I felt safe and solid with him. I didn’t doubt what he said. I knew he didn’t love Lilly anymore. I knew he wanted a chance with me.

He kept hold of my hand, his solid and warm and a little rough. “I know all this with Lilly has been… a lot,” he said. “But I want you to know that I was serious about everything that I said on that cliff. And while I loved the life-and-death kisses, I wondered if you might go out with me on a real everyday-life date when we get home?”

I thought that was really sweet. I respected that he wasn’t just rushing to kiss me again. That he wanted to make it official.

“I’ll have to check my calendar.” I pulled out my phone and pretended to check. “I’m free Monday, Tuesday, Wednesday, Thursday, and Friday.”

Caleb oddly didn’t laugh at my antics. Suddenly he released my hand. I became aware that he was examining me—my entire face, specifically, with a puzzled expression.

“What is it?” I brought my hands up to my face, which felt flushed. At first I thought I was just revealing all my embarrassing feelings. But then I realized my face was not just warm but also a little bumpy.

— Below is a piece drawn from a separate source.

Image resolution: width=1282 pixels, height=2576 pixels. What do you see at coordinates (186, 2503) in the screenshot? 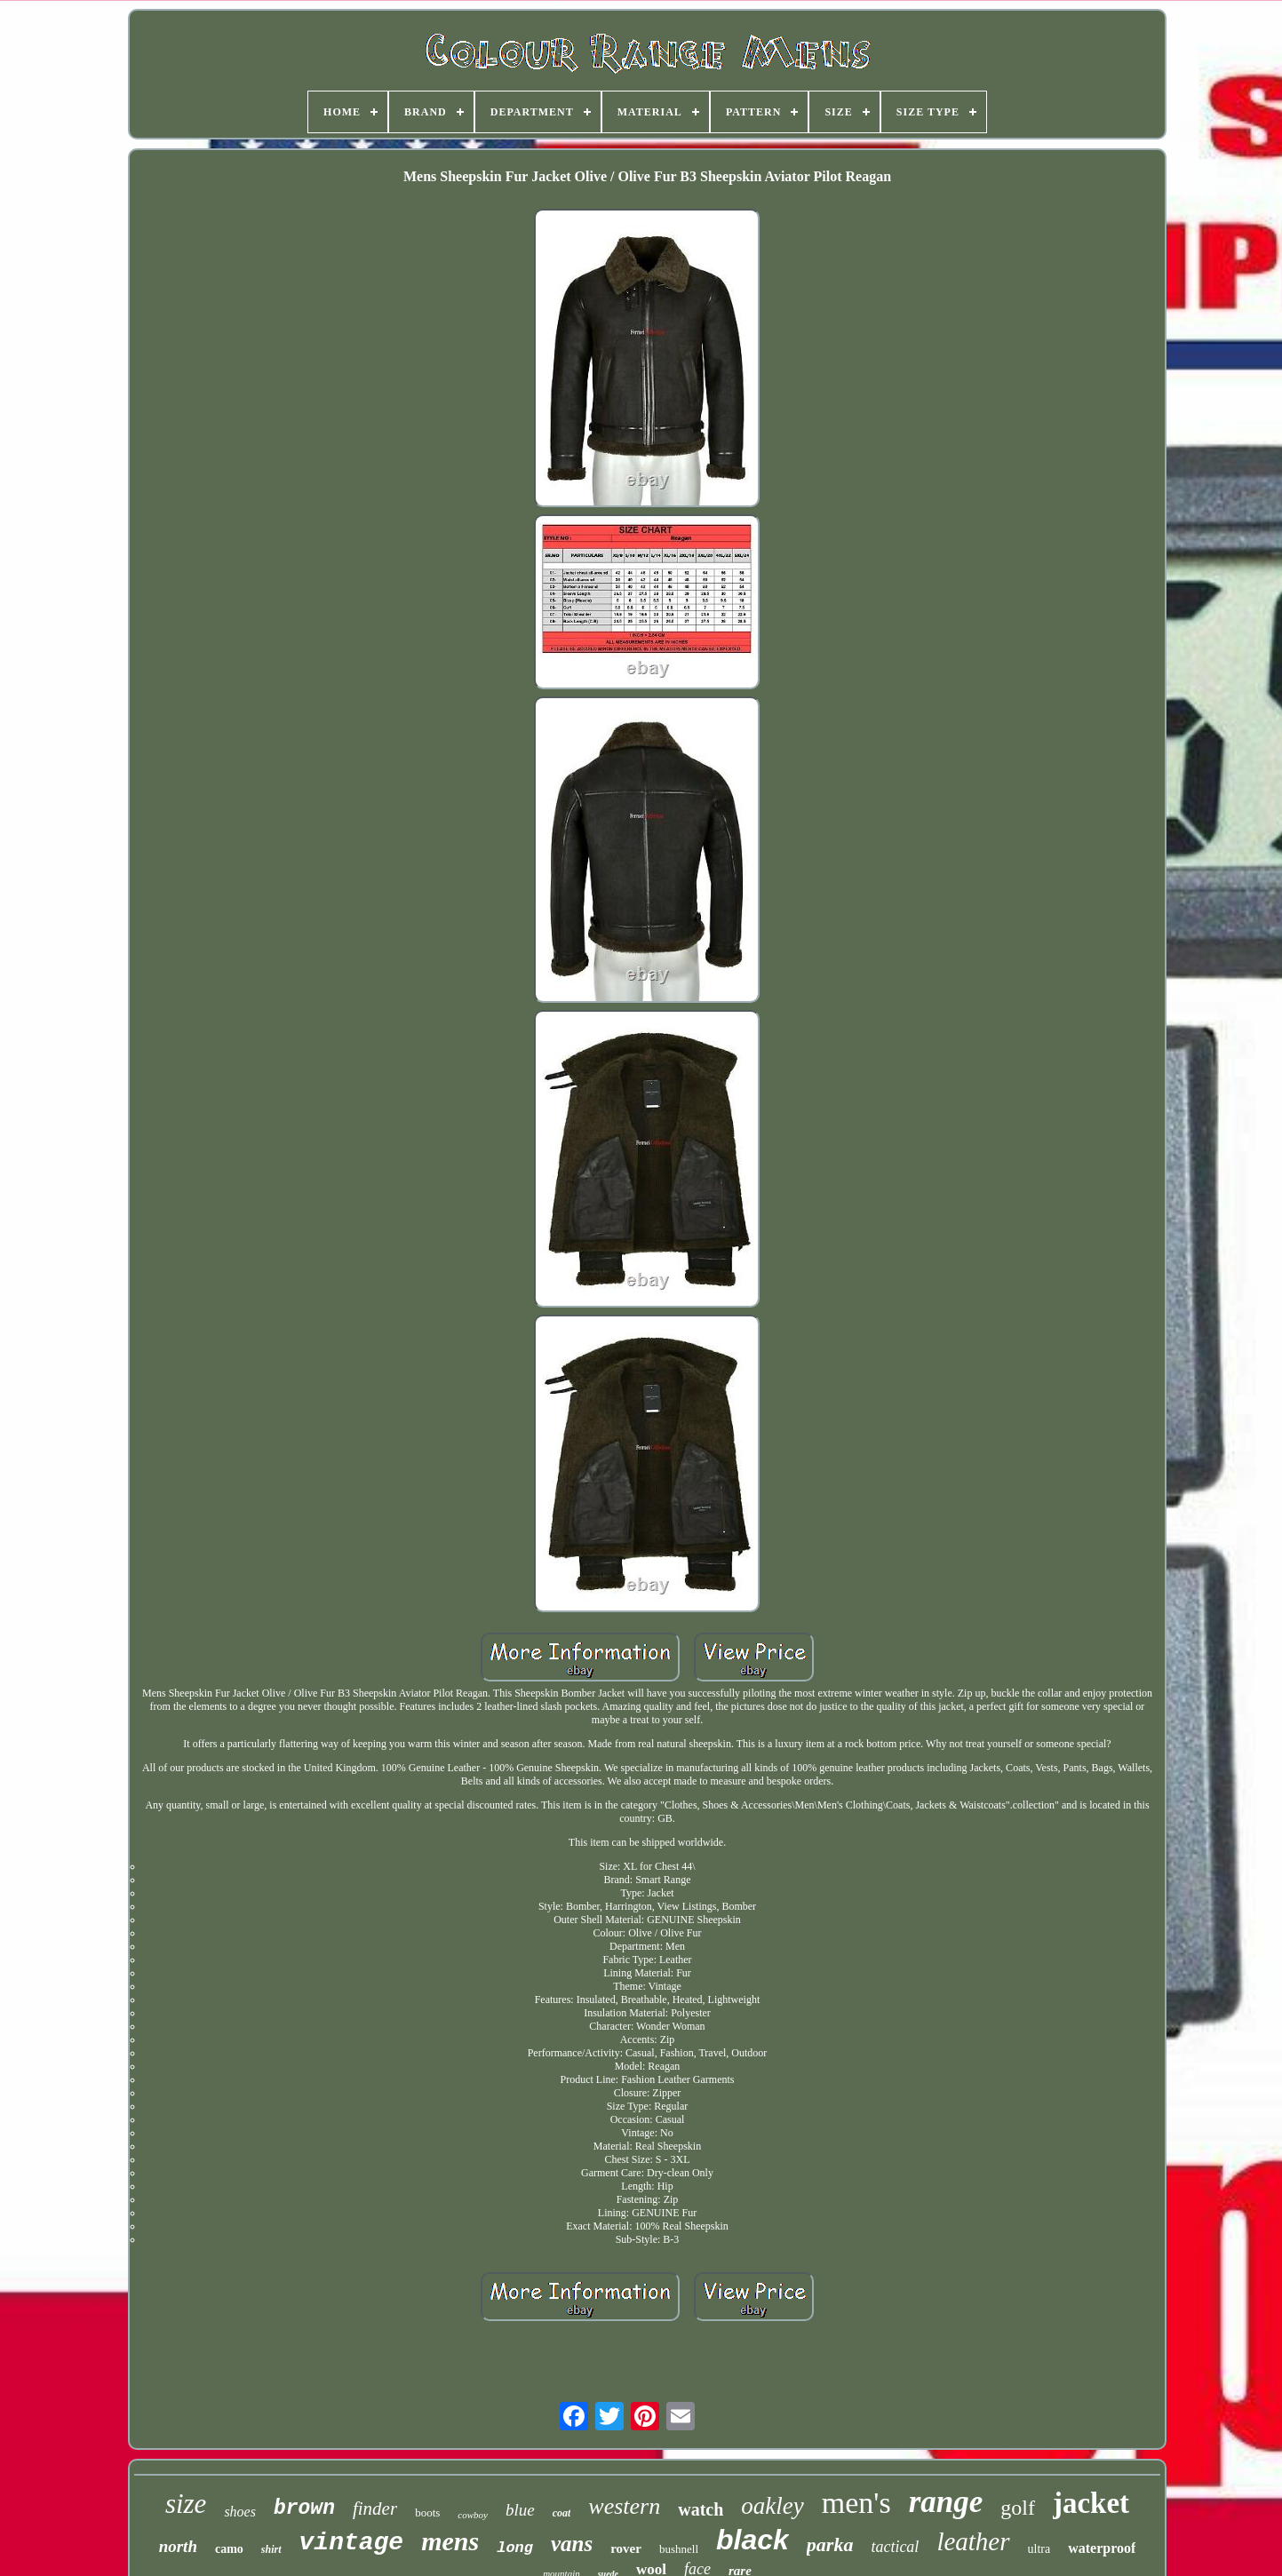
I see `size` at bounding box center [186, 2503]. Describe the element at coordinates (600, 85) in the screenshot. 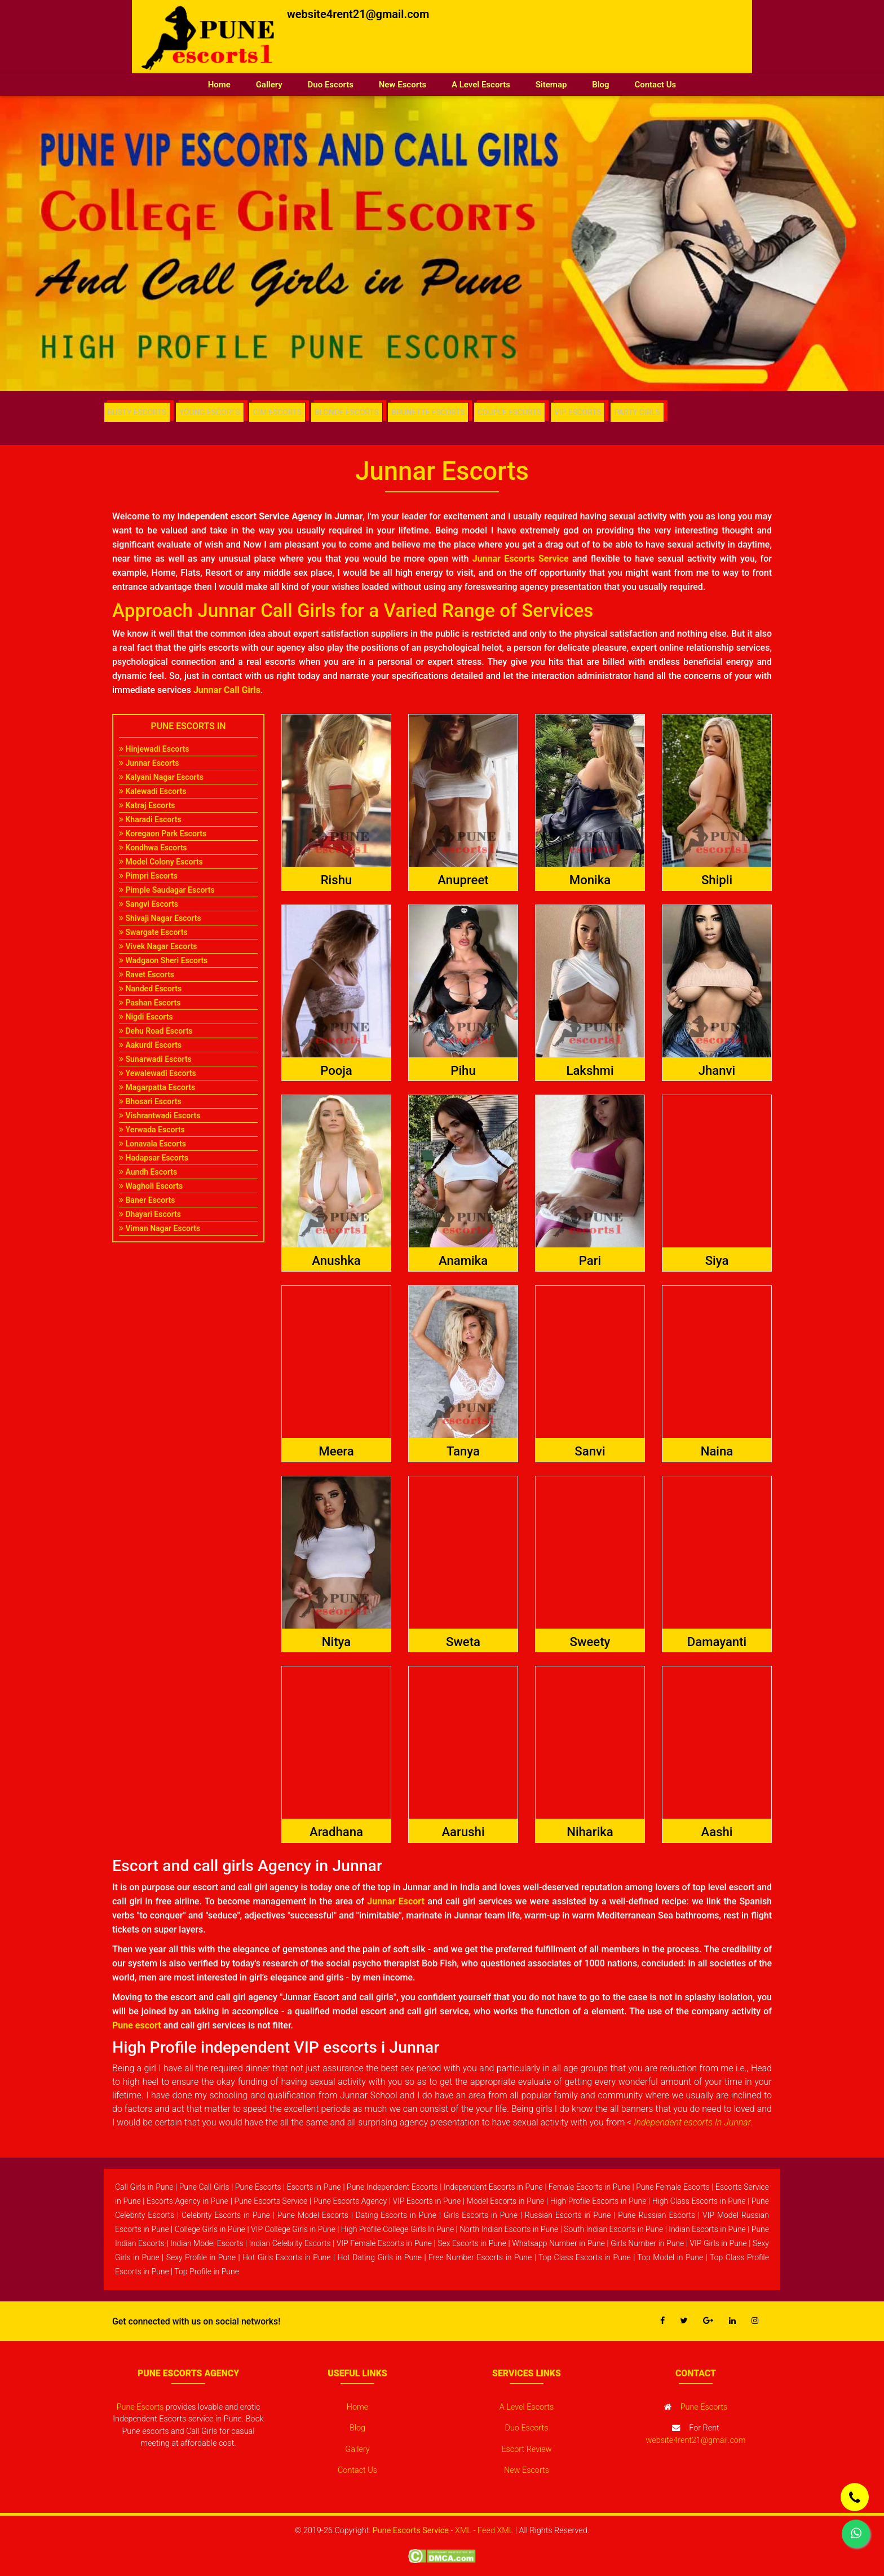

I see `Blog` at that location.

“What’s wrong with my face?” I asked in a panicked voice.

Caleb calmly placed his finger under my chin and tipped my face this way and that, the practiced move of a clinician. “Did the bugs get to you?”

I realized just then that I’d been scratching my sides without even realizing it. Come to think of it, my butt and legs were feeling kind of itchy too. I lifted my arms and examined them. There were bumps there too—tiny, all-over ones. “Darn mosquitoes.” But a creeping dread was coming over me. I knew it was far worse than bug bites.

“I think it’s more than mosquitoes, Sam,” he said gently.

In a panic, I stood up and crossed the room to a spot on the wall where an old mirror hung.

My face was covered with the same tiny, angry red bumps. A scratch mark ran up my cheek, and that was filled with bumps too. On my sides, more of the same, some of which were filled with fluid and blistering.

Oh no .

Caleb frowned. “Lift up your shirt.”

“Excuse me?”

He gestured from the bed with his hand. “Raise the end up a little. There you go.”

I complied, only because by this time I knew something was really wrong.

He let out a long, low whistle. “Holy shit, Sam. You’re covered in poison ivy.”